# new member



## Guest (Jul 27, 2006)

Hello My name is gerry I live in Northern Ireland I am 48yrs old 5ft 6ins I use to train with wieghts about 20yrs ago.You probably think I am mad but have just started back at a local gym and would like to give this bodybuilding a real go what do you think and I no its a way down the line but are there competations for over 40s or the nearly 50s

THANKS ELITE 8)


----------



## squatty (Jun 23, 2006)

Hi mate. I joined the forum a couple of months ago. At the age of 46 and after six years training I decided I wanted to try for competition. The support since I joined has been fantastic - you couldn't have joined a better site for meeting people who will motivate, educate and inspire you but don't do bullshit either. Welcome on board


----------



## Guest (Jul 27, 2006)

THANKS SQUATTY

ANY GOOD TIPS FOR BUILDING MUSCLE MASS QUICKLY


----------



## squatty (Jun 23, 2006)

Post up your current stats, what your training programme consists of and most importantly, what your diet/supplementation is like


----------



## chalk (Jan 21, 2006)

welcome bro. yeah, do what squatty said and you'll get some good advice.


----------



## LeeB (Oct 5, 2011)

welcome on board... my training partner is 58 years old and puts me to shame!!

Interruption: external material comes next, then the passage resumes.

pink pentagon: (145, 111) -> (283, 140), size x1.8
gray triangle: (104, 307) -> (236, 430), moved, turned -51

theres no way to build muscle quickly im afraid!


----------



## Guest (Jul 29, 2006)

Hi i am 34 yr old female. Just joined the site struggling to find my way round can't seem to access chat room. any advise?

Pip


----------



## splinter1466867924 (Aug 5, 2005)

Welcome elite, never too old for bodybuilding!

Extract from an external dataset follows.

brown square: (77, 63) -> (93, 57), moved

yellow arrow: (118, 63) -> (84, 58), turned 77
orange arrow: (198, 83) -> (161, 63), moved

Try chat room again I just went on and it works fine.

Splint


----------



## Guest (Jul 30, 2006)

Hi ya

Miss Fit same problem cannot get into the chatroom can anybody help

elite gerry


----------



## CMinOZ (Apr 13, 2007)

Hi Guys

New to the site and thought I'd say G'day - I am a Pom living in Australia (hence the name). Started hard training 3 months ago weighing in at 246 llbs - am now at 204 and about to ramp up the training with an ultimate 12 week aim of 220 at 8% BF.

My workouts consist of 2 sessions per week - Deads, Squats, Presses and Calf Raises then Chest, Arms, Shoulders and Back.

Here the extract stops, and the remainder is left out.